Headquartered in Baton Rouge, Louisiana, Marucci is a leading manufacturer and distributor of baseball and softball equipment. Founded in 2009, Marucci currently employs 230 employees across its brands and its product portfolio includes wood and metal bats, apparel and accessories, batting and fielding gloves and bags and protective gear. Over the past decade, hundreds of Big League players have selected Marucci products, making Marucci the most popular bats in baseball. Marucci achieved approximately $14 - $15 million of adjusted EBITDA for the trailing twelve month period ending December 31, 2019. The Company estimates capital expenditures for the year ended December 31, 2020 subsequent to the closing to be less than $1 million.
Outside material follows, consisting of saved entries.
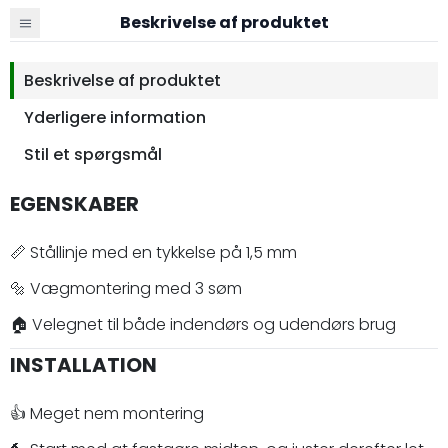
Beskrivelse af produktet
Beskrivelse af produktet
Yderligere information
Stil et spørgsmål
EGENSKABER
📏 Stållinje med en tykkelse på 1,5 mm
🔩 Vægmontering med 3 søm
🏠 Velegnet til både indendørs og udendørs brug
INSTALLATION
👍 Meget nem montering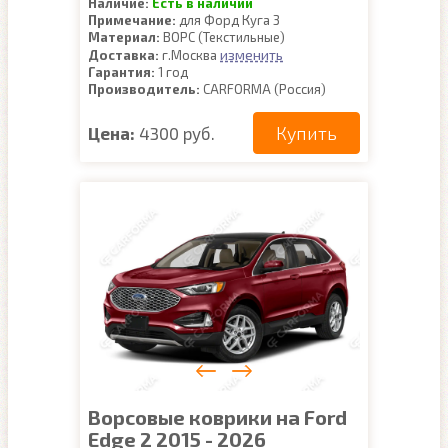
Наличие:
Есть в наличии
Примечание:
для Форд Куга 3
Материал:
ВОРС (Текстильные)
изменить
Доставка:
г.Москва
Гарантия:
1 год
Производитель:
CARFORMA (Россия)
Купить
Цена:
4300 руб.
Ворсовые коврики на Ford
Edge 2 2015 - 2026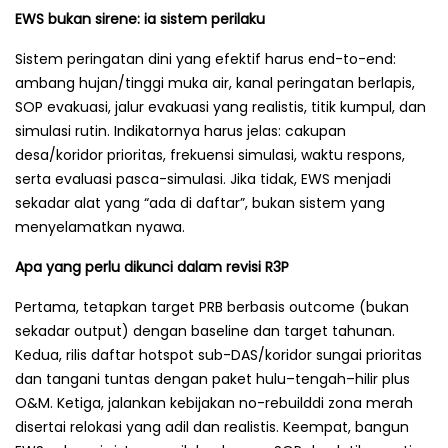
EWS bukan sirene: ia sistem perilaku
Sistem peringatan dini yang efektif harus end-to-end:
ambang hujan/tinggi muka air, kanal peringatan berlapis,
SOP evakuasi, jalur evakuasi yang realistis, titik kumpul, dan
simulasi rutin. Indikatornya harus jelas: cakupan
desa/koridor prioritas, frekuensi simulasi, waktu respons,
serta evaluasi pasca-simulasi. Jika tidak, EWS menjadi
sekadar alat yang “ada di daftar”, bukan sistem yang
menyelamatkan nyawa.
Apa yang perlu dikunci dalam revisi R3P
Pertama, tetapkan target PRB berbasis outcome (bukan
sekadar output) dengan baseline dan target tahunan.
Kedua, rilis daftar hotspot sub-DAS/koridor sungai prioritas
dan tangani tuntas dengan paket hulu–tengah–hilir plus
O&M. Ketiga, jalankan kebijakan no-rebuilddi zona merah
disertai relokasi yang adil dan realistis. Keempat, bangun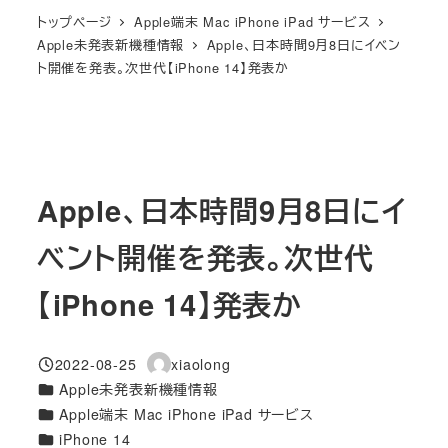
トップページ
Apple端末 Mac iPhone iPad サービス
Apple未発表新機種情報
Apple、日本時間9月8日にイベン
ト開催を発表。次世代【iPhone 14】発表か
Apple、日本時間9月8日にイ
ベント開催を発表。次世代
【iPhone 14】発表か
2022-08-25
xiaolong
投稿日
著
カテゴリー
Apple未発表新機種情報
者
カテゴリー
Apple端末 Mac iPhone iPad サービス
カテゴリー
iPhone 14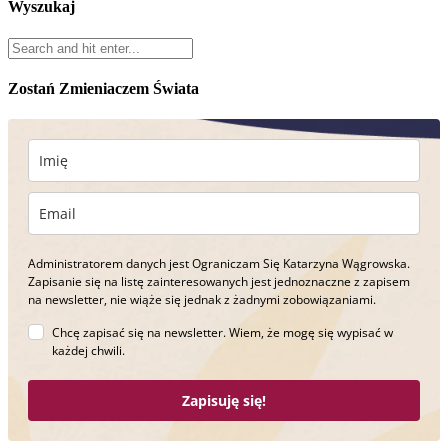
Wyszukaj
Zostań Zmieniaczem Świata
Administratorem danych jest Ograniczam Się Katarzyna Wągrowska.
Zapisanie się na listę zainteresowanych jest jednoznaczne z zapisem
na newsletter, nie wiąże się jednak z żadnymi zobowiązaniami.
Chcę zapisać się na newsletter. Wiem, że mogę się wypisać w
każdej chwili.
Zapisuję się!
The Merger Agreement contains customary representations, warranties and covenants. The Merger Agreement also provides certain indemnification rights and, at closing, Buyer will have obtained representation and warranty insurance which will provide coverage for breaches of certain representation and warranties contained in the Merger Agreement, subject to deductibles and certain other terms and conditions. Concurrently with the execution of the Merger Agreement, the Company executed and delivered a guaranty to Marucci guaranteeing Buyer’s obligations under the Merger Agreement.
Each party’s obligation to consummate the Merger Agreement is subject to certain conditions, including, but not limited to (i) subject to certain exceptions, the accuracy of the representations and warranties of the other party, (ii) performance in all material respects by the other party of its covenants and agreements, (iii) the absence of any law or order issued by any governmental authority preventing consummation of the Merger and (iv) the expiration or termination of all applicable waiting periods under the Hart-Scott-Rodino Antitrust Improvements Act of 1976, as amended. The Merger is expected to close within the next 45 days, but there can be no assurances that all of the conditions to closing will be satisfied.
The foregoing brief description of the Merger Agreement is not meant to be exhaustive and is qualified in its entirety by the Merger Agreement itself, which is attached hereto as Exhibit 99.1 to this Current Report on Form 8-K.
On March 9, 2020, the Company issued a Press Release announcing the execution of the Merger Agreement. A copy of the Press Release is filed as Exhibit 99.2 to this Current Report on Form 8-K.